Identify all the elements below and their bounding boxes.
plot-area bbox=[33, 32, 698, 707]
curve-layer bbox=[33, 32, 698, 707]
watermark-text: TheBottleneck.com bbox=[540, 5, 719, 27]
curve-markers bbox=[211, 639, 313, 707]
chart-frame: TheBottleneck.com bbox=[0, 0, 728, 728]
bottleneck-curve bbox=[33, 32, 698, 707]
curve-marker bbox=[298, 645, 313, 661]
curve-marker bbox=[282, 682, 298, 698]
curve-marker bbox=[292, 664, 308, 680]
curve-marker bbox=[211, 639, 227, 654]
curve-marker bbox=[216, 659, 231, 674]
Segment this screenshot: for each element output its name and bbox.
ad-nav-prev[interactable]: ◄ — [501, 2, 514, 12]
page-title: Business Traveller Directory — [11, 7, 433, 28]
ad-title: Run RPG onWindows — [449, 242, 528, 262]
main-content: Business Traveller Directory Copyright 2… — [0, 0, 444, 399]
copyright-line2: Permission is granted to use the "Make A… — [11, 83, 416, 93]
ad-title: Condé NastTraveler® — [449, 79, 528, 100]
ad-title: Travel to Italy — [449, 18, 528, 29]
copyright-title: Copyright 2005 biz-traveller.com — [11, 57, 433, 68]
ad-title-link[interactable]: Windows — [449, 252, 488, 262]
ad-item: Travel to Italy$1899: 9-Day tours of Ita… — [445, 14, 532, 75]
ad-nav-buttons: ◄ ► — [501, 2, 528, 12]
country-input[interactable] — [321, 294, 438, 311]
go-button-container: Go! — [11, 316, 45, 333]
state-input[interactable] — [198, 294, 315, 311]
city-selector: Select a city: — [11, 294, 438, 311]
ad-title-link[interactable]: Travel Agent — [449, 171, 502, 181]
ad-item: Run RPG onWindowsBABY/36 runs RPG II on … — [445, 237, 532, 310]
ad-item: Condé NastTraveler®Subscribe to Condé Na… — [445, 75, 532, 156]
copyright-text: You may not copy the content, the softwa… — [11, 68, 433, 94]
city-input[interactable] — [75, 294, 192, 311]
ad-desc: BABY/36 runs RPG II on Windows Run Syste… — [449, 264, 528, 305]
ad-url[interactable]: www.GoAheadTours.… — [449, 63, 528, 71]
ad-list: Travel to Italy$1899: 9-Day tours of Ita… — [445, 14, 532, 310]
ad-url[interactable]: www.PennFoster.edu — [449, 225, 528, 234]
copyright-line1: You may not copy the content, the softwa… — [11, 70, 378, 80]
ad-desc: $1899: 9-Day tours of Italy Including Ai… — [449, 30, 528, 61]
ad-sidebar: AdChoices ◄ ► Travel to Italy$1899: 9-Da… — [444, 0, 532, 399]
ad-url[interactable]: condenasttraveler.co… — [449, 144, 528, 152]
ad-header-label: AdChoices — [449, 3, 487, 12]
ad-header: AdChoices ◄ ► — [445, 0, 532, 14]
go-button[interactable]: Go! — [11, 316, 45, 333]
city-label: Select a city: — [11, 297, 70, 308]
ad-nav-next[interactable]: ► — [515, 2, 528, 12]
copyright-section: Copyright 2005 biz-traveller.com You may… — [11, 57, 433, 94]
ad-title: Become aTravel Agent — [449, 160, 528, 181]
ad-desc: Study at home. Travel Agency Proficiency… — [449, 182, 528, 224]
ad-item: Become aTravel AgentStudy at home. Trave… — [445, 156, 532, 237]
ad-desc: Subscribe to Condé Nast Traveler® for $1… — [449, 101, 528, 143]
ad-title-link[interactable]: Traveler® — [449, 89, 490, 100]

* **PROBLEM REQUIREMENTS**
Pull every line containing the word "bbox" out of the entries above.

* **COMPLETED EXERCISE**
plot-area bbox=[33, 32, 698, 707]
curve-layer bbox=[33, 32, 698, 707]
watermark-text: TheBottleneck.com bbox=[540, 5, 719, 27]
curve-markers bbox=[211, 639, 313, 707]
chart-frame: TheBottleneck.com bbox=[0, 0, 728, 728]
bottleneck-curve bbox=[33, 32, 698, 707]
curve-marker bbox=[298, 645, 313, 661]
curve-marker bbox=[282, 682, 298, 698]
curve-marker bbox=[292, 664, 308, 680]
curve-marker bbox=[211, 639, 227, 654]
curve-marker bbox=[216, 659, 231, 674]
Segment this screenshot: for each element output its name and bbox.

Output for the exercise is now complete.